Ini Bahaya Pegasus hingga Sarankan Pejabat Negara Tingkatkan Multi Proteksi Siber
Berbeda dengan malware pada umumnya, spyware Pegasus tak dijual secara bebas. Karena bersifat selektif
Editor: Hendra Gunawan
Laporan Wartawan Tribunnews.com, Fandi Permana
TRIBUNNEWS.COM, JAKARTA - Ketua Lembaga CISSReC (Communication and Information System Security Research Center), Pratama Persadha mengingatkan bahaya spyware Pegasus dari Perusahan NSO asal Israel yang menargetkan kalangan penting seperti pejabat negara.

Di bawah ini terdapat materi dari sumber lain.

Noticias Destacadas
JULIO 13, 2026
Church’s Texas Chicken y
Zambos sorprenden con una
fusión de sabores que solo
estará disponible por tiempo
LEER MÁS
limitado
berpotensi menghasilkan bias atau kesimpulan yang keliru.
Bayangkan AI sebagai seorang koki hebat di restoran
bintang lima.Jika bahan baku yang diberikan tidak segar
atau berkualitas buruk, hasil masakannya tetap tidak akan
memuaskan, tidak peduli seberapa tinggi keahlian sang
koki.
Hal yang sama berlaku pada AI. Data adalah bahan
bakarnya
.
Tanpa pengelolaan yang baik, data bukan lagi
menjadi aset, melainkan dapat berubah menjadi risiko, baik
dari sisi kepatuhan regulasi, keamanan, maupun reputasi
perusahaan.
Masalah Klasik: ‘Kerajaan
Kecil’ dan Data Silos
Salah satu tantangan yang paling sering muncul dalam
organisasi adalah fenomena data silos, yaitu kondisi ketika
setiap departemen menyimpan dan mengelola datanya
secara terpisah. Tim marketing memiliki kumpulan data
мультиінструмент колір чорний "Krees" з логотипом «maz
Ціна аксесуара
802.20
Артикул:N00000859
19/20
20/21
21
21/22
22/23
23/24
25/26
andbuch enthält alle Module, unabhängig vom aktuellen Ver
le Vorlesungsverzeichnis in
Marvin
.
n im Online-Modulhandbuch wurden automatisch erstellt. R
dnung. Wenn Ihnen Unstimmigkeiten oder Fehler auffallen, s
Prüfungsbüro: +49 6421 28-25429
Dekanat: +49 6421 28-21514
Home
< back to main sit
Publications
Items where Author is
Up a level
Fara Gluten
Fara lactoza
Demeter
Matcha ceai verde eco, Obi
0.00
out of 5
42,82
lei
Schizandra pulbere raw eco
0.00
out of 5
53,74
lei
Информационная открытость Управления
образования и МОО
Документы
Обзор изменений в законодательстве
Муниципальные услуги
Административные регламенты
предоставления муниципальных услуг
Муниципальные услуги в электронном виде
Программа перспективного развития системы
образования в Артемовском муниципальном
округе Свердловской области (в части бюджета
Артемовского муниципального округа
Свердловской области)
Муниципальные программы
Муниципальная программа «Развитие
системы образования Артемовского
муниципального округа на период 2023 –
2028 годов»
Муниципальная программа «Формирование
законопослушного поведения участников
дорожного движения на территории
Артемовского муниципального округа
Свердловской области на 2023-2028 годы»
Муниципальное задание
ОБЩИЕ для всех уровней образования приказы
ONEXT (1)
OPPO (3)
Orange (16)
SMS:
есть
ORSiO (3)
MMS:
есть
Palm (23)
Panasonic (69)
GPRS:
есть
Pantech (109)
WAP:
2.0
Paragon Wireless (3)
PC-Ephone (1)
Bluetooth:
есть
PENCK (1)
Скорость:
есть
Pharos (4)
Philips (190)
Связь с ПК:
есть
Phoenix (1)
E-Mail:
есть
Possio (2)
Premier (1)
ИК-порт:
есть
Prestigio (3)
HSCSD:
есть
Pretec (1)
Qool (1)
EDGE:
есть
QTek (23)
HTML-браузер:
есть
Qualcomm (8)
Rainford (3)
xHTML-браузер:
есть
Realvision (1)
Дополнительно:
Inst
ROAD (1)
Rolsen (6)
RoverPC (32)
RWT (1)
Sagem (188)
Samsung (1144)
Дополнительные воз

Berbeda dengan malware pada umumnya, spyware Pegasus tak dijual secara bebas. Karena bersifat selektif, target penyerangan spyware kerap ditujukan pada celah di dalam sistem operasi ponsel Android maupun iOS.
"Penting disadari adalah malware pegasus ini tidak menyebar bebas, berbeda dengan malware wannacry dan nopetya yang menyebar cepat seperti pandemi virus Covid-19. Pegasus ini diciptakan menginfeksi perangkat memanfaatk celah pad aperating system android dan iOS, masuknya selama ini yang diketahui lewat Whatsapp. Jadi dengan melakukan pengiriman file maupun panggilan lewat WA, meski tidak kita angkat atau tidak kita balas, pegasus ini sudah masuk dan melakukan take over pada perangkat smartphone kita," kata Pratama saat dihubungi Tribunnews.com, Selasa (27/7/2021).

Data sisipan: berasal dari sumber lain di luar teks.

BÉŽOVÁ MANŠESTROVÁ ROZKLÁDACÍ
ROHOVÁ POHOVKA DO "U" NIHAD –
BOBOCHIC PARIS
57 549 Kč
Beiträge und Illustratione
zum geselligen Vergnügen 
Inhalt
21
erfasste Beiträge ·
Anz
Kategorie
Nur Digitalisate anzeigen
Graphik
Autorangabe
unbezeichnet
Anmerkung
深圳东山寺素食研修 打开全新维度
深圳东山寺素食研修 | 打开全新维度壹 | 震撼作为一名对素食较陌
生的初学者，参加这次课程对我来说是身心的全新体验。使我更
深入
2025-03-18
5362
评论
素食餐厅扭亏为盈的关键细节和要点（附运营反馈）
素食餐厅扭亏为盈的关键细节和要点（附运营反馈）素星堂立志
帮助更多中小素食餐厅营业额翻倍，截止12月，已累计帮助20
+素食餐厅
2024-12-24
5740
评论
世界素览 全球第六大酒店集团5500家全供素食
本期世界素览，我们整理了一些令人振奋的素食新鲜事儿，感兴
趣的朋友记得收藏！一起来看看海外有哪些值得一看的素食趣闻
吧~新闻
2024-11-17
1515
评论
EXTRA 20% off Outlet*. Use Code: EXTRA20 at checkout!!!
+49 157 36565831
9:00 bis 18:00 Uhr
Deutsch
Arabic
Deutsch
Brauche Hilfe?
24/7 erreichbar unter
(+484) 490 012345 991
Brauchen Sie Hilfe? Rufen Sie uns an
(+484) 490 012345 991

Baca juga: Sistem Keamanan iPhone Tembus oleh Spyware Pegasus, Begini Saran dari Bos WhatsApp
Pratama mengungkapkan, hingga kini belum ada satupun perangkat yang bisa mendeteksi jenis malware ini. Sehingga dibutuhkan langkah preventif untuk mengantisipasi spyware Pegasus.

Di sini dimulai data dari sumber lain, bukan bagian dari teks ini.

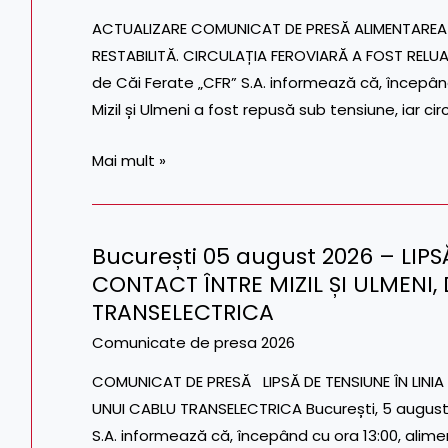
–
ACTUALIZARE COMUNICAT DE PRESĂ ALIMENTAREA CU
ALIMENTAREA
RESTABILITĂ. CIRCULAȚIA FEROVIARĂ A FOST RELU
CU
de Căi Ferate „CFR” S.A. informează că, începând 
ENERGIE
Mizil și Ulmeni a fost repusă sub tensiune, iar cir
ELECTRICĂ
ÎNTRE
Mai mult »
MIZIL
ȘI
ULMENI
București 05 august 2026 – LIPS
A
București
CONTACT ÎNTRE MIZIL ȘI ULMENI
FOST
05
RESTABILITĂ.
TRANSELECTRICA
august
CIRCULAȚIA
2026
Comunicate de presa 2026
FEROVIARĂ
–
COMUNICAT DE PRESĂ LIPSĂ DE TENSIUNE ÎN LINIA
A
LIPSĂ
UNUI CABLU TRANSELECTRICA București, 5 august
FOST
DE
S.A. informează că, începând cu ora 13:00, alime
RELUATĂ
TENSIUNE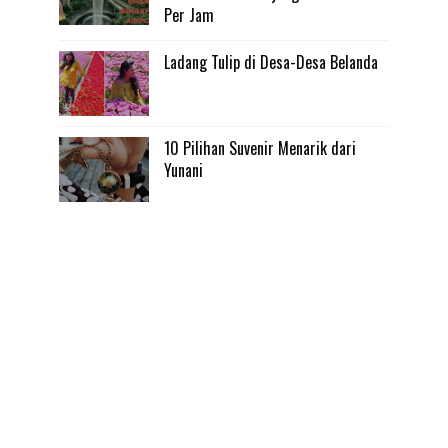
Per Jam
Ladang Tulip di Desa-Desa Belanda
10 Pilihan Suvenir Menarik dari
Yunani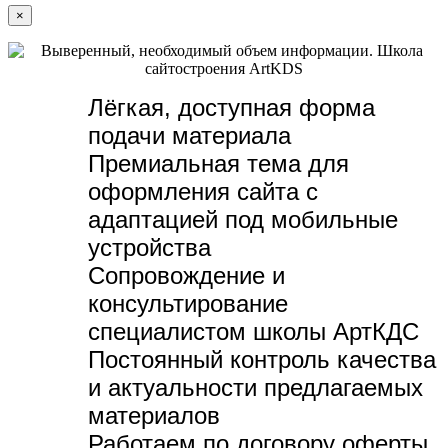
×
Лёгкая, доступная форма
подачи материала
Премиальная тема для
оформления сайта с
адаптацией под мобильные
устройства
Сопровождение и
консультирование
специалистом школы АртКДС
Постоянный контроль качества
и актуальности предлагаемых
материалов
Работаем по договору оферты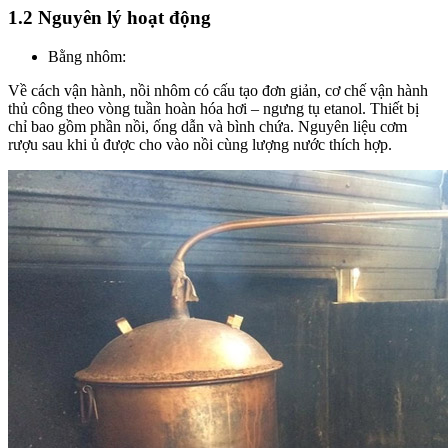
1.2 Nguyên lý hoạt động
Bằng nhôm:
Về cách vận hành, nồi nhôm có cấu tạo đơn giản, cơ chế vận hành
thủ công theo vòng tuần hoàn hóa hơi – ngưng tụ etanol. Thiết bị
chỉ bao gồm phần nồi, ống dẫn và bình chứa. Nguyên liệu cơm
rượu sau khi ủ được cho vào nồi cùng lượng nước thích hợp.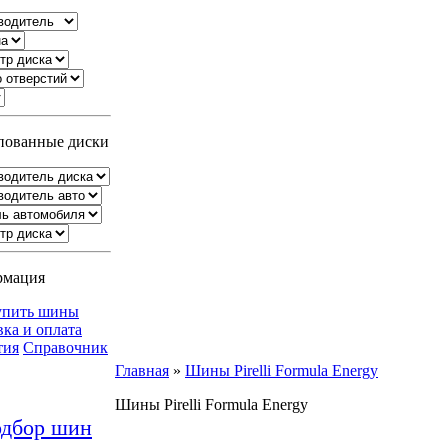
ованные диски
рмация
упить шины
вка и оплата
тия
Справочник
Главная
»
Шины Pirelli Formula Energy
Шины Pirelli Formula Energy
дбор шин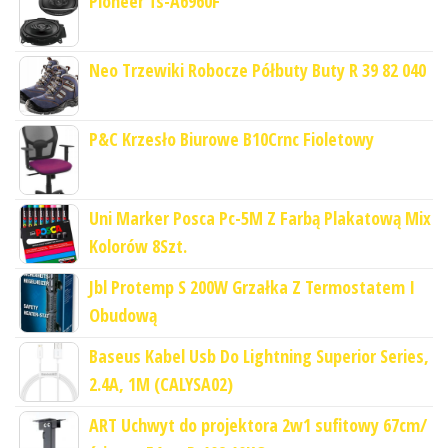
Pioneer Ts-A6960F
Neo Trzewiki Robocze Półbuty Buty R 39 82 040
P&C Krzesło Biurowe B10Crnc Fioletowy
Uni Marker Posca Pc-5M Z Farbą Plakatową Mix
Kolorów 8Szt.
Jbl Protemp S 200W Grzałka Z Termostatem I
Obudową
Baseus Kabel Usb Do Lightning Superior Series,
2.4A, 1M (CALYSA02)
ART Uchwyt do projektora 2w1 sufitowy 67cm/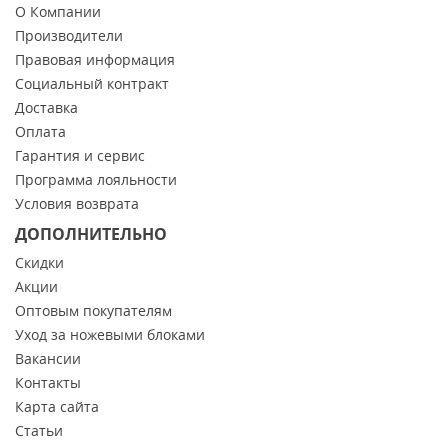
О Компании
Производители
Правовая информация
Социальный контракт
Доставка
Оплата
Гарантия и сервис
Программа лояльности
Условия возврата
ДОПОЛНИТЕЛЬНО
Скидки
Акции
Оптовым покупателям
Уход за ножевыми блоками
Вакансии
Контакты
Карта сайта
Статьи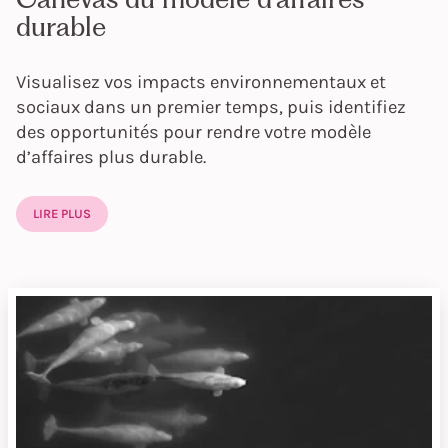
durable
Visualisez vos impacts environnementaux et
sociaux dans un premier temps, puis identifiez
des opportunités pour rendre votre modèle
d’affaires plus durable.
LIRE PLUS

"Sejauh ini belum ada perangkat yang benar-benar bisa mendeteksi maupun menghapus malware pegasus. Karena itu langkah-langkah preventif perlu dilakukan karena Pegasus dikenal sangat mahal dan NSO sebagai perusahaan penyedianya, hanya mau menjual kepada pihak pemerintah resmi berbagai negara," tuturnya.
Baca juga: Saat Presiden Prancis Desak Israel Gegara Spyware, Bagaimana dan Apa Itu Serangan Siber Pegasus?
Karena NSO hanya mau melancarkan spyware Pegasus kepada kalangan tertentu, Pratama menjelaskan perlu langkah preventif dari pemangku kebijakan terkait. Menurutnya, tak cukup hanya Kementerian Komunikasi dan Informatika, Badan Intelijen Negara serta Badan Siber dan Sandi Negara (BSSN) saja untuk memproteksi bahaya serangan ini.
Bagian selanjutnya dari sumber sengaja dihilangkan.